OÙ VA LA CULTURE ? DESCRIPTIF DU COLLOQUE


OÙ VA LA CULTURE ?
Événement sur la mobilité culturelle

Du 29 avril au 1er mai 2010
programme | descriptif | lieux de l'événement | soirée de performances


Où va la culture ? Dans le contexte présent de mondialisation, l’augmentation des flux migratoires et le développement des technologies de télécommunication ont contribué à l’intensification des phénomènes de mobilité. Cela a entraîné l’émergence d’une véritable culture du transit. Le vocabulaire sociologique de la mobilité sociale ou le vocabulaire de la mobilité-progrès s’éloigne alors du concept de mobilité perçu comme la forme poétique qui traverse le domaine mythique avec l’énergie de l’envol et le refus de la mort. C’est que, dans le domaine sociologique, la notion de mobilité fait référence à l’idée de stratification sociale ou, avec Pierre Bourdieu, aux parcours réussis dans des « champs » où opère cette stratification sociale.

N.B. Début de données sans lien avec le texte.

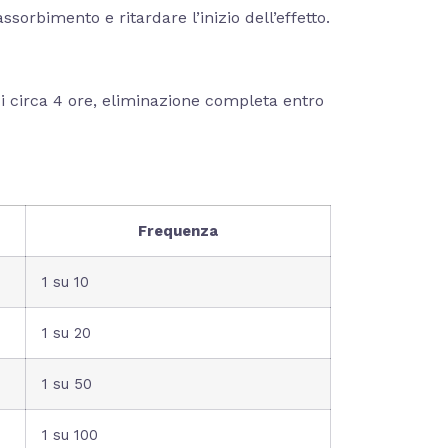
sorbimento e ritardare l’inizio dell’effetto.
i circa 4 ore, eliminazione completa entro
Frequenza
1 su 10
1 su 20
1 su 50
1 su 100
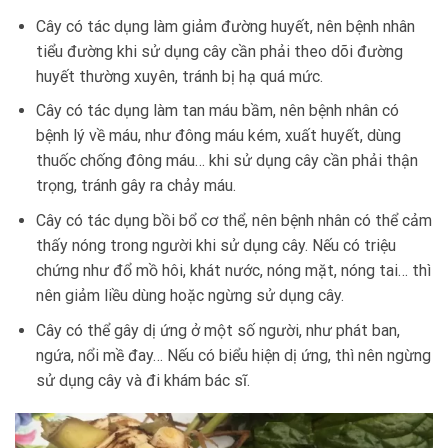
Cây có tác dụng làm giảm đường huyết, nên bệnh nhân
tiểu đường khi sử dụng cây cần phải theo dõi đường
huyết thường xuyên, tránh bị hạ quá mức.
Cây có tác dụng làm tan máu bầm, nên bệnh nhân có
bệnh lý về máu, như đông máu kém, xuất huyết, dùng
thuốc chống đông máu… khi sử dụng cây cần phải thận
trọng, tránh gây ra chảy máu.
Cây có tác dụng bồi bổ cơ thể, nên bệnh nhân có thể cảm
thấy nóng trong người khi sử dụng cây. Nếu có triệu
chứng như đổ mồ hôi, khát nước, nóng mặt, nóng tai… thì
nên giảm liều dùng hoặc ngừng sử dụng cây.
Cây có thể gây dị ứng ở một số người, như phát ban,
ngứa, nổi mề đay… Nếu có biểu hiện dị ứng, thì nên ngừng
sử dụng cây và đi khám bác sĩ.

Lors de l’événement Où va la culture ?, nous allons nous interroger sur cette aptitude à se mouvoir entre des domaines culturels, dans l’espace des signes et, de manière plus générale, des langages que nous manipulons. La mobilité culturelle concerne l’immigrant, l’exilé, la femme d’affaires en constant déplacement aérien, le professionnel contraint de répondre à des exigences de transdisciplinarité, mais aussi le sujet victime de discrédit, en situation de précarité dans l’espace social. Elle prend des formes aussi variées que le théâtre par téléphone cellulaire, le speed dating, le flash mob et le jardinage sauvage.

Selon nous, les modalités contemporaines de la mobilité culturelle peuvent être étudiées à l’aide de la notion de récit : plus que la description d’un univers raconté (et la valorisation concomitante du « contenu » du récit), nous privilégions l’analyse des formes discursives. Le récit, qu’il soit de mots, d’images ou d’espace, n’est pas un territoire plat, sans aspérités. C’est au contraire un espace riche en symboles de toutes sortes. Dans notre perspective, la mobilité culturelle permet de conceptualiser la dynamique discursive des espaces que nous identifions, nommons, lisons et parcourons.

Les récits de la mobilité culturelle façonnent des imaginaires à la fois euphoriques et dysphoriques. Parler de mobilité culturelle, c’est aussi prendre part à une réflexion sur ceux qui n’ont pas d’espaces propres, et qui doivent sans cesse bouger, non par choix ou par dynamique ascensionnelle, mais parce qu’un lieu légitime où ils peuvent être leur manque cruellement. Parler de mobilité culturelle, cela suppose encore d’interroger les lieux migrants qui sont des réceptacles de souffrances. Les sujets précaires, désolidarisés du corps social, opposent parfois une résistance créatrice à une mobilité entravée ou imposée. À l’occasion de l’événement Où va la culture ?, nous voulons interroger toutes les formes de mobilité fragiles qui sont sources d’alternatives et qui se transforment en récit, en création.

Où va la culture ? se veut un happening intellectuel et créatif de première importance, qui privilégie l’alternance entre discussions théoriques et activités pratiques sur les formes et les enjeux de ce phénomène de l’extrême contemporain. Les matinées seront dédiées au travail conceptuel axé sur la ville en mouvement, l’histoire et les récits. Par le biais de projections et de discussions, nous envisagerons le territoire américain comme un lieu de parcours créatifs et touristiques. Les après-midis et les soirées seront consacrés à des activités variées. Ainsi, à des conférences sur l’espace public, l’industrie du jeu vidéo, la cybermuséologie, l’art et les médias s’ajouteront des tables rondes sur la gastronomie de Montréal, la place Émilie-Gamelin et les écrivains mobiles. Les participants pourront par ailleurs assister à une conférence-exposition et à un événement-dégustation de cuisine moléculaire sur invitation.

Dans le cadre de l’événement Où va la culture ? se tiendra le jeudi 29 avril à 20h au Cabaret du Saint-Sulpice une soirée de performances académiques animée par Jonathan Lamy. À l’occasion de cette soirée réunissant recherche et performance, travail intellectuel et art-action se produiront les artistes et chercheurs Franck Ancel, Christine Comeau, Catherine Cormier-Larose, Sébastien Dulude, Gabrielle Giasson-Dulude, Sophie Létourneau, Hélène Matte, Alexie Morin, Schallum Pierre et Denyse Therrien.